Kirchentellinsfurt (Swabian: Kircha) is a municipality in the district of Tübingen in Baden-Württemberg in Germany, about 7 km east of the city of Tübingen and 7 km northwest of Reutlingen. Since 2015, Bernd Haug has been the mayor of Kirchentellinsfurt.

==Geography==

Kirchentellinsfurt lies next to the river Neckar on the edge of the Schönbuch. Near the village, the Echaz river flows into the Neckar. It borders on the towns Altenburg, Reutlingen, Pliezhausen, Wannweil, Kusterdingen und Tübingen.

==History==

The two settlements Kirchen and Tälisfurt grew together to form Kirchentellinsfurt.
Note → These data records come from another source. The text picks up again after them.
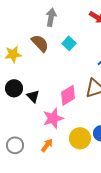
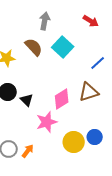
cyan square: (69, 43) -> (63, 47), size x1.5
orange arrow: (47, 145) -> (28, 151), moved

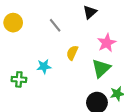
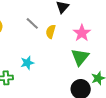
yellow semicircle: (72, 53) -> (51, 32), moved

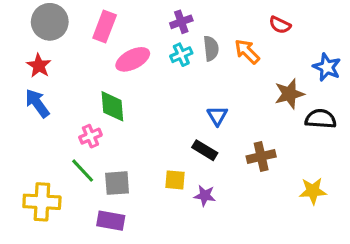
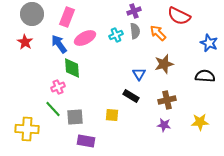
purple cross: (181, 22) -> (134, 11), moved
red semicircle: (280, 25) -> (179, 16), size x1.6
brown star: (289, 94) -> (164, 64), moved
blue arrow: (37, 103) -> (59, 44), moved
purple star: (205, 196) -> (164, 125), moved
purple rectangle: (111, 221) -> (86, 141), moved

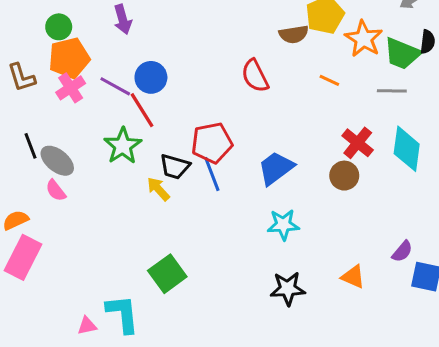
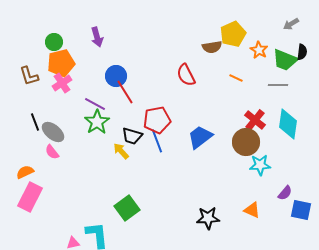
orange star: (364, 39) -> (259, 50), size x0.7
purple line: (115, 86) -> (95, 104), moved
red line: (142, 110) -> (125, 92), moved
brown circle: (344, 176) -> (246, 142), size x1.4
cyan star: (283, 225) -> (260, 165), moved

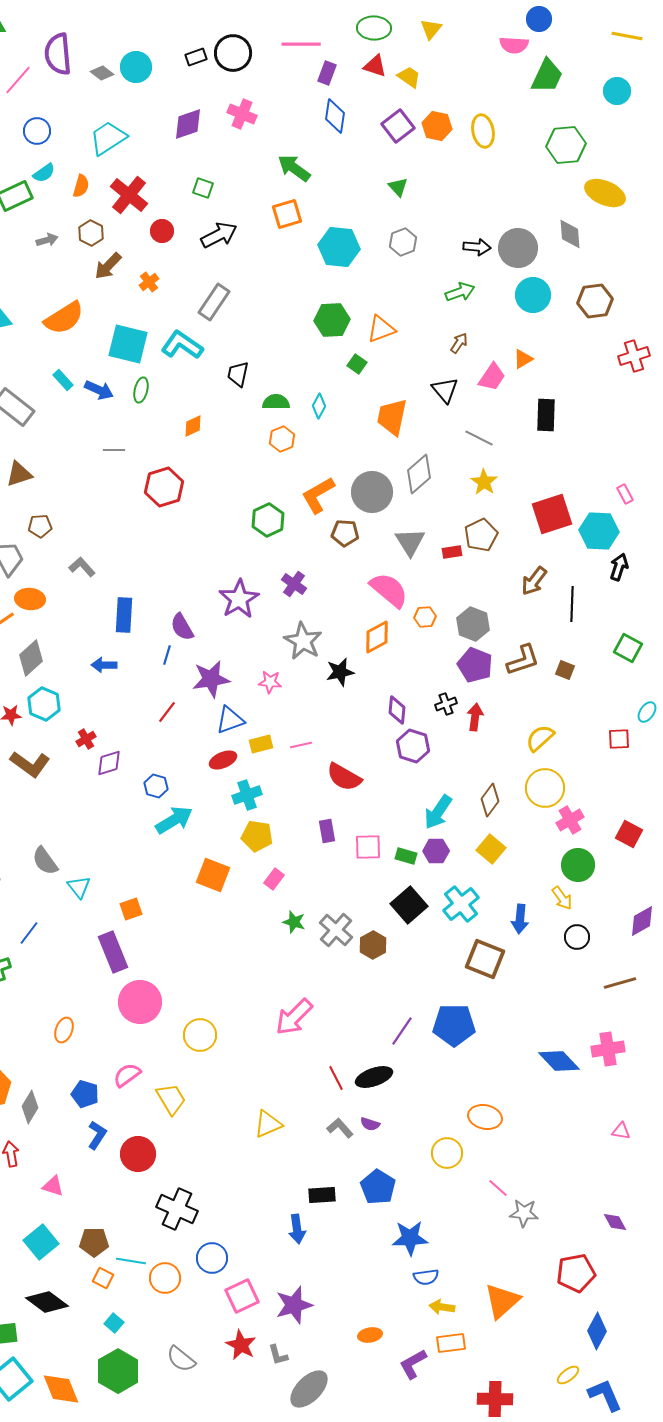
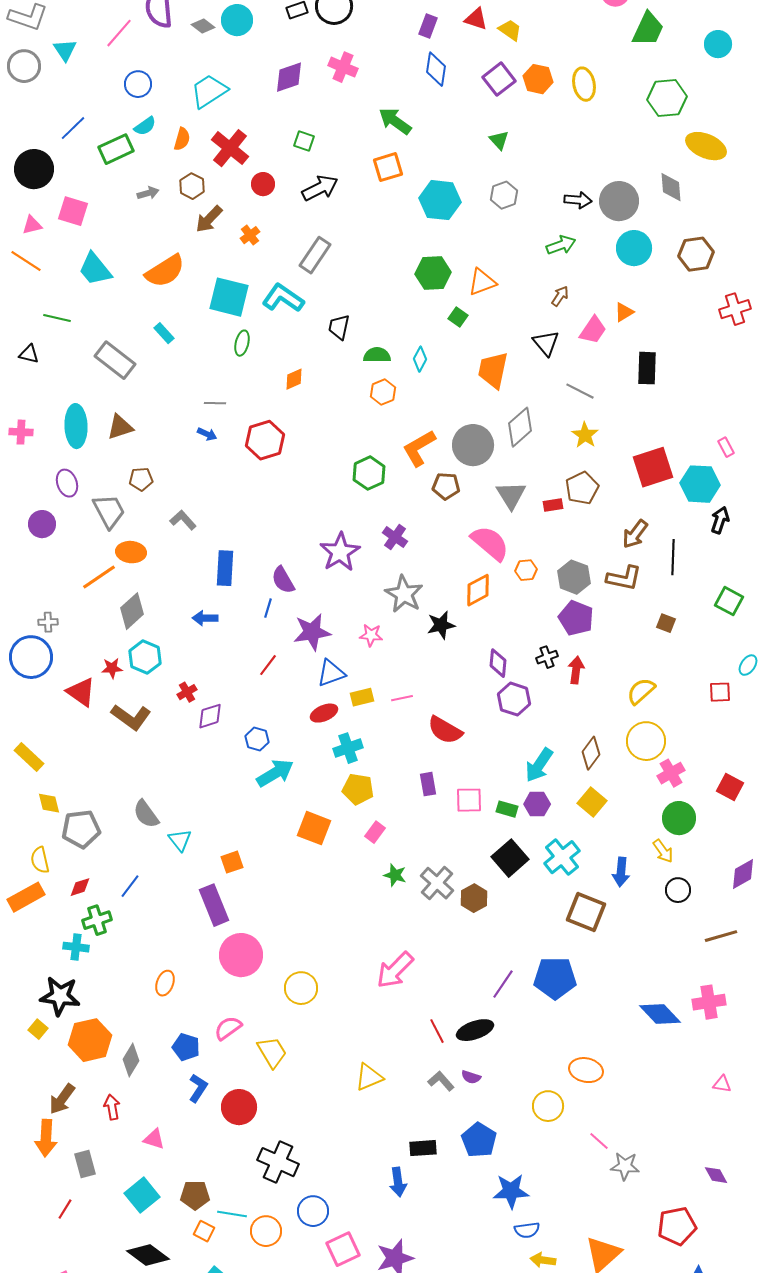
blue arrow: (99, 390) -> (207, 434), moved, size x0.7
brown L-shape: (523, 660) -> (624, 578), moved, turned 30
Kirchen was first mentioned 1007 in a treaty when it was given to the Archdiocese of Bamberg as a gift. The fusion of the two villages 1275, was the first time Tellinsfurt was mentioned in documents. The village became Protestant when the first Protestant pastor was appointed in 1594.

In the second half of the 18th century, Charles Eugene, Duke of Württemberg constructed Einsiedel Palace north of Kirchentellinsfurt, but nothing remains anymore today.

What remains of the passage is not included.